Klayers is a project that builds and publishes Python Packages as Lambda layers. Each week, it builds the latest version of the package, and then compares the latest build to what was deployed in all regions it currently deploys in. If the versions are different, we publish a new layer to that region, and schedule the previous version for deletion in the next 30 days.
Hence, we have two data entities, a Layer and a Build, with 1-to-Many relationship between them. One build can be deployed to many layers, but each layer can only be associated with 1 build:
Initially I had a
build table and
layer table, one for each entity and that was pretty OK, but there were 3 problems with that approach.
I had designed the previous implementation to allow me to query for the latest version in every region, but I could only do this on a per region basis. During deployment I had to repeat this query for every region, which meant 20 requests (once per region) per package every time I tried to deploy. This was wasted RCUs and wasted lambda execution time.

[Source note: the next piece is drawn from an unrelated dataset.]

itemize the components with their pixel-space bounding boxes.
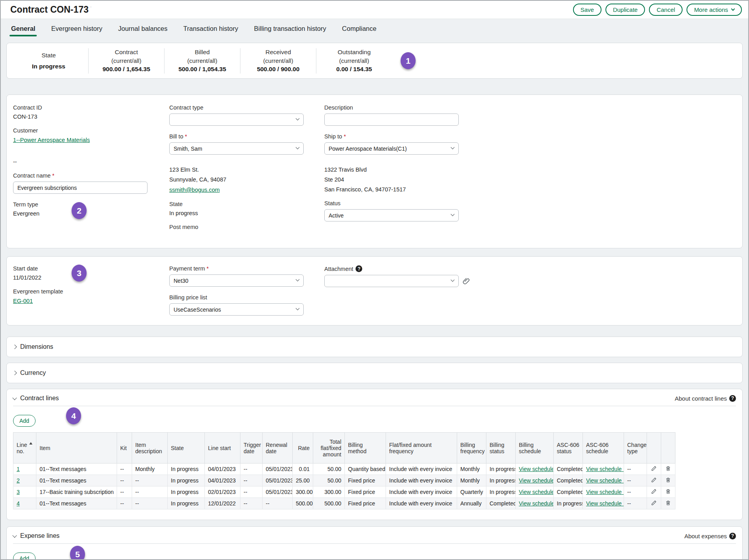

The next problem was in publishing the full list of arns by region, due to my limited knowledge, once a layer was deleted I had to remove the corresponding item from the DB — otherwise the deleted layer would be still be in the published list (even though it wasn’t available anymore). I would have liked to keep the deleted layers in the database so that I had a record of everything ever built, but be able to query for only the ‘active’ layers.
The final problem, was wanting to be able to query the
requirements.txt data, together with the arn. The way the current setup worked was that build data was in the build table, and layer data in the layer table, which required one query to each table for that information, effectively a join at the application level (rather than DB), again wasted RCUs and wasted lambda execution times.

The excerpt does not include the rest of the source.